__MATERIAL TO PROCESS__:
————

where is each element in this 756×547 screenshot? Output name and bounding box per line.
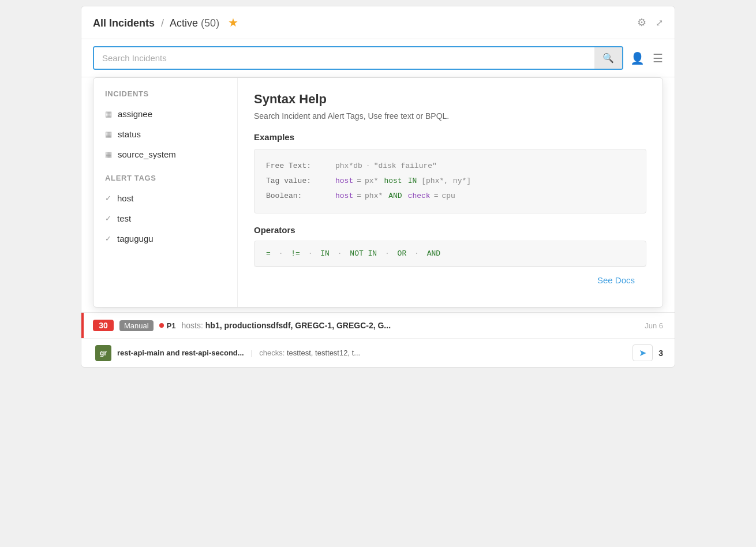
op-not-in: NOT IN: [350, 249, 377, 258]
op-neq: !=: [291, 249, 300, 258]
tag-px: px*: [365, 174, 378, 189]
arrow-icon: ➤: [639, 347, 646, 358]
search-button[interactable]: 🔍: [594, 47, 622, 69]
expand-icon[interactable]: [656, 17, 663, 29]
free-text-dot: ·: [366, 159, 370, 174]
alert-tags-section-label: Alert Tags: [93, 174, 237, 188]
search-input[interactable]: [94, 47, 594, 69]
op-in: IN: [320, 249, 330, 258]
tag-host2: host: [384, 174, 402, 189]
avatar-badge: gr: [95, 345, 111, 361]
user-filter-icon[interactable]: 👤: [630, 51, 645, 65]
syntax-help-title: Syntax Help: [254, 92, 646, 107]
op-dot-5: ·: [414, 249, 419, 258]
dropdown-item-tagugugu[interactable]: ✓ tagugugu: [93, 228, 237, 249]
checks-value: testtest, testtest12, t...: [287, 349, 360, 357]
op-dot-3: ·: [338, 249, 342, 258]
see-docs-link[interactable]: See Docs: [597, 275, 635, 285]
search-input-wrapper: 🔍: [93, 46, 623, 70]
op-or: OR: [398, 249, 407, 258]
bool-cpu: cpu: [441, 189, 455, 204]
header-title: All Incidents / Active (50) ★: [93, 16, 637, 29]
search-bar-row: 🔍 👤 ☰: [81, 39, 675, 77]
op-and: AND: [427, 249, 440, 258]
item-label-test: test: [117, 213, 131, 223]
item-label-assignee: assignee: [118, 109, 152, 119]
dropdown-footer: See Docs: [254, 267, 646, 293]
tag-value-row: Tag value: host = px* host IN [phx*, ny*…: [266, 174, 634, 189]
tag-eq1: =: [357, 174, 361, 189]
op-eq: =: [266, 249, 271, 258]
incident-services: rest-api-main and rest-api-second...: [117, 349, 244, 357]
checks-prefix: checks:: [259, 349, 287, 357]
divider-pipe: |: [250, 349, 252, 357]
boolean-row: Boolean: host = phx* AND check = cpu: [266, 189, 634, 204]
incidents-section-label: Incidents: [93, 89, 237, 104]
dropdown-item-test[interactable]: ✓ test: [93, 208, 237, 228]
app-container: All Incidents / Active (50) ★ 🔍 👤 ☰ Inci…: [81, 6, 675, 368]
incident-description: hosts: hb1, productionsdfsdf, GREGC-1, G…: [182, 321, 639, 330]
p1-dot: [159, 323, 164, 328]
incident-row-2: gr rest-api-main and rest-api-second... …: [81, 339, 675, 367]
dropdown-sidebar: Incidents ▦ assignee ▦ status ▦ source_s…: [93, 78, 238, 307]
syntax-help-subtitle: Search Incident and Alert Tags, Use free…: [254, 111, 646, 121]
list-view-icon[interactable]: ☰: [653, 51, 663, 65]
cube-icon-assignee: ▦: [105, 110, 112, 118]
comment-count: 3: [658, 349, 663, 358]
examples-code-block: Free Text: phx*db · "disk failure" Tag v…: [254, 149, 646, 213]
boolean-label: Boolean:: [266, 189, 324, 204]
tag-icon-test: ✓: [105, 214, 111, 223]
bool-check: check: [408, 189, 431, 204]
item-label-status: status: [118, 129, 141, 139]
tag-icon-tagugugu: ✓: [105, 234, 111, 243]
incident-count-badge: 30: [93, 320, 114, 331]
tag-in: IN: [408, 174, 417, 189]
incident-date: Jun 6: [645, 321, 663, 330]
free-text-label: Free Text:: [266, 159, 324, 174]
item-label-tagugugu: tagugugu: [117, 234, 154, 243]
dropdown-content: Syntax Help Search Incident and Alert Ta…: [238, 78, 663, 307]
title-active: Active: [170, 17, 198, 29]
dropdown-item-assignee[interactable]: ▦ assignee: [93, 104, 237, 124]
op-dot-1: ·: [279, 249, 283, 258]
op-dot-2: ·: [308, 249, 313, 258]
action-button[interactable]: ➤: [633, 344, 653, 361]
header: All Incidents / Active (50) ★: [81, 6, 675, 39]
title-bold: All Incidents: [93, 17, 155, 29]
item-label-host: host: [117, 193, 133, 203]
bool-and: AND: [388, 189, 402, 204]
operators-block: = · != · IN · NOT IN · OR · AND: [254, 241, 646, 267]
gear-icon[interactable]: [637, 16, 646, 29]
dropdown-item-source-system[interactable]: ▦ source_system: [93, 144, 237, 164]
title-slash: /: [161, 17, 164, 29]
tag-icon-host: ✓: [105, 194, 111, 203]
cube-icon-status: ▦: [105, 130, 112, 138]
operators-label: Operators: [254, 225, 646, 235]
bool-eq2: =: [434, 189, 439, 204]
bool-phx: phx*: [365, 189, 383, 204]
incident-row-1: 30 Manual P1 hosts: hb1, productionsdfsd…: [81, 313, 675, 339]
free-text-row: Free Text: phx*db · "disk failure": [266, 159, 634, 174]
free-text-value: phx*db: [335, 159, 362, 174]
dropdown-panel: Incidents ▦ assignee ▦ status ▦ source_s…: [93, 77, 663, 308]
tag-host1: host: [335, 174, 353, 189]
dropdown-item-status[interactable]: ▦ status: [93, 124, 237, 144]
title-count: (50): [201, 17, 219, 29]
op-dot-4: ·: [385, 249, 390, 258]
bool-host: host: [335, 189, 353, 204]
bool-eq1: =: [357, 189, 361, 204]
cube-icon-source: ▦: [105, 150, 112, 159]
manual-badge: Manual: [119, 320, 154, 331]
item-label-source-system: source_system: [118, 149, 176, 159]
incident-detail-2: rest-api-main and rest-api-second... | c…: [117, 349, 627, 357]
search-icon: 🔍: [602, 53, 614, 63]
header-actions: [637, 16, 663, 29]
tag-value-label: Tag value:: [266, 174, 324, 189]
search-actions: 👤 ☰: [630, 51, 663, 65]
incident-list: 30 Manual P1 hosts: hb1, productionsdfsd…: [81, 312, 675, 367]
p1-badge: P1: [159, 321, 176, 330]
incident-desc-prefix: hosts:: [182, 321, 205, 330]
star-icon[interactable]: ★: [228, 16, 238, 29]
dropdown-item-host[interactable]: ✓ host: [93, 188, 237, 208]
p1-label: P1: [167, 321, 176, 330]
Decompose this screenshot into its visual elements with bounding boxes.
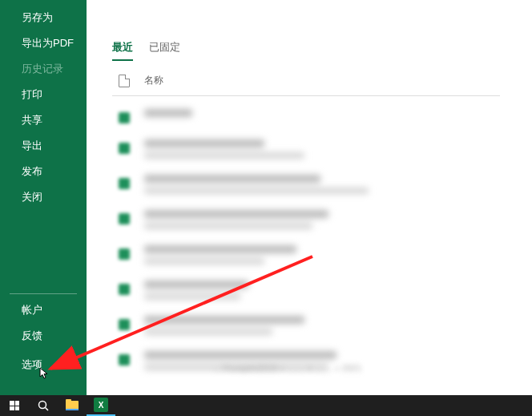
sidebar-item-7[interactable]: 关闭 [0, 184, 87, 210]
backstage-sidebar: 另存为导出为PDF历史记录打印共享导出发布关闭 帐户反馈 选项 [0, 0, 87, 395]
excel-file-icon [119, 112, 130, 123]
windows-icon [10, 401, 19, 410]
sidebar-item-label: 发布 [22, 164, 42, 179]
excel-file-icon [119, 284, 130, 295]
sidebar-item-2[interactable]: 历史记录 [0, 56, 87, 82]
sidebar-item-label: 关闭 [22, 190, 42, 204]
blurred-path: …\Yunqishi2019 » …… » …… » 2021 [213, 363, 361, 373]
sidebar-bottom-item-0[interactable]: 帐户 [0, 297, 87, 323]
sidebar-item-label: 反馈 [22, 329, 42, 343]
sidebar-item-label: 选项 [22, 357, 42, 372]
list-item[interactable] [112, 343, 500, 378]
tab-0[interactable]: 最近 [112, 40, 133, 61]
sidebar-item-5[interactable]: 导出 [0, 133, 87, 159]
list-item[interactable] [112, 101, 500, 131]
file-text [144, 175, 494, 194]
sidebar-item-label: 导出 [22, 139, 42, 153]
excel-file-icon [119, 248, 130, 260]
list-item[interactable] [112, 237, 500, 273]
start-button[interactable] [0, 395, 29, 416]
sidebar-item-0[interactable]: 另存为 [0, 5, 87, 30]
file-text [144, 316, 494, 335]
excel-taskbar-button[interactable]: X [87, 395, 115, 416]
excel-icon: X [94, 398, 108, 412]
sidebar-item-label: 导出为PDF [22, 36, 74, 50]
list-header: 名称 [112, 74, 500, 96]
list-item[interactable] [112, 308, 500, 343]
sidebar-item-4[interactable]: 共享 [0, 107, 87, 133]
sidebar-item-label: 另存为 [22, 10, 53, 25]
list-item[interactable] [112, 131, 500, 167]
column-name: 名称 [144, 74, 163, 87]
list-item[interactable] [112, 167, 500, 202]
excel-file-icon [119, 143, 130, 154]
file-text [144, 210, 494, 229]
sidebar-separator [10, 293, 77, 294]
svg-line-3 [46, 408, 49, 411]
file-explorer-button[interactable] [58, 395, 87, 416]
sidebar-item-3[interactable]: 打印 [0, 82, 87, 107]
tabs-bar: 最近已固定 [112, 40, 532, 61]
sidebar-item-6[interactable]: 发布 [0, 159, 87, 184]
sidebar-item-label: 打印 [22, 87, 42, 102]
tab-1[interactable]: 已固定 [149, 40, 180, 61]
file-text [144, 139, 494, 159]
excel-file-icon [119, 354, 130, 366]
file-text [144, 109, 494, 122]
sidebar-item-label: 共享 [22, 113, 42, 127]
sidebar-bottom-item-1[interactable]: 反馈 [0, 323, 87, 349]
list-item[interactable] [112, 202, 500, 237]
svg-point-2 [39, 402, 46, 409]
file-text [144, 245, 494, 265]
file-text [144, 281, 494, 300]
taskbar-search[interactable] [29, 395, 58, 416]
file-list [112, 101, 532, 378]
excel-file-icon [119, 319, 130, 330]
sidebar-item-label: 帐户 [22, 303, 42, 317]
sidebar-item-label: 历史记录 [22, 62, 63, 76]
list-item[interactable] [112, 273, 500, 308]
taskbar: X [0, 395, 532, 416]
sidebar-item-options[interactable]: 选项 [0, 352, 87, 378]
sidebar-item-1[interactable]: 导出为PDF [0, 30, 87, 56]
excel-file-icon [119, 178, 130, 189]
main-content: 最近已固定 名称 …\Yunqishi2019 » …… » …… » 2021 [87, 0, 532, 395]
excel-file-icon [119, 213, 130, 224]
search-icon [38, 400, 49, 411]
document-icon [119, 75, 130, 87]
folder-icon [66, 401, 79, 410]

————

__WHAT IS BEING ASKED__: Each line of the records with the word "assignee" in it is to be copied.

__OUTPUT OF THE TASK__:
item-label-assignee: assignee: [118, 109, 152, 119]
dropdown-sidebar: Incidents ▦ assignee ▦ status ▦ source_s…: [93, 78, 238, 307]
cube-icon-assignee: ▦: [105, 110, 112, 118]
dropdown-item-assignee[interactable]: ▦ assignee: [93, 104, 237, 124]
dropdown-panel: Incidents ▦ assignee ▦ status ▦ source_s…: [93, 77, 663, 308]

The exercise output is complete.